*** Opening MATERIAL SHOWN ***

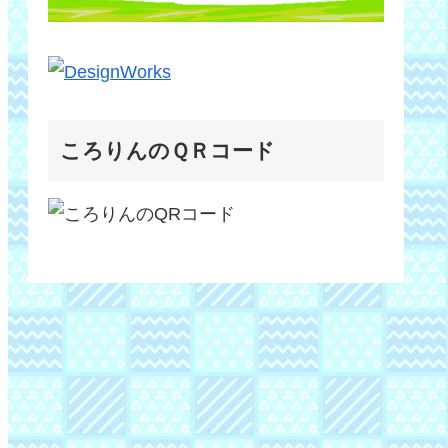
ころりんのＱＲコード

*** Closing MATERIAL SHOWN ***
*** Opening MATERIAL SHOWN ***

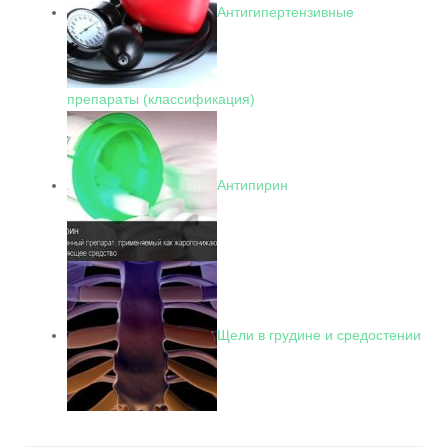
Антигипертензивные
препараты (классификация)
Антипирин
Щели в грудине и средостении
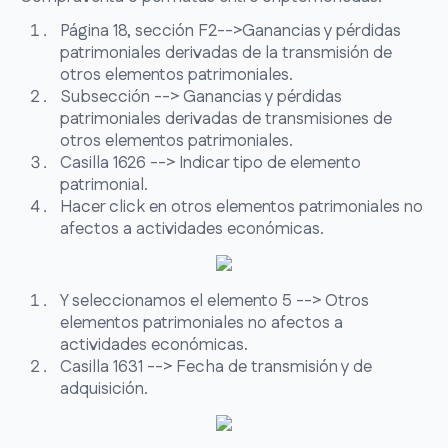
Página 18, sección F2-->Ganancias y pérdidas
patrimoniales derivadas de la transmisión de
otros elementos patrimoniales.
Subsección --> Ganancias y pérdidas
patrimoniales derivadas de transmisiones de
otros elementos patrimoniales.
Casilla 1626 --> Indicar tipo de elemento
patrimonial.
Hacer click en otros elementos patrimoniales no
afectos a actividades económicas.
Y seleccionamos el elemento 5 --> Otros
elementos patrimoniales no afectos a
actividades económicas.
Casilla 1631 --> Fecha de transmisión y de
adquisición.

*** Closing MATERIAL SHOWN ***

Within the listing above, give again exactly every line from the line with "Subsección --> Ganancias y pérdidas" through the line with "afectos a actividades económicas.", both included, and no other line.

**WRITTEN ANSWER**.
Subsección --> Ganancias y pérdidas
patrimoniales derivadas de transmisiones de
otros elementos patrimoniales.
Casilla 1626 --> Indicar tipo de elemento
patrimonial.
Hacer click en otros elementos patrimoniales no
afectos a actividades económicas.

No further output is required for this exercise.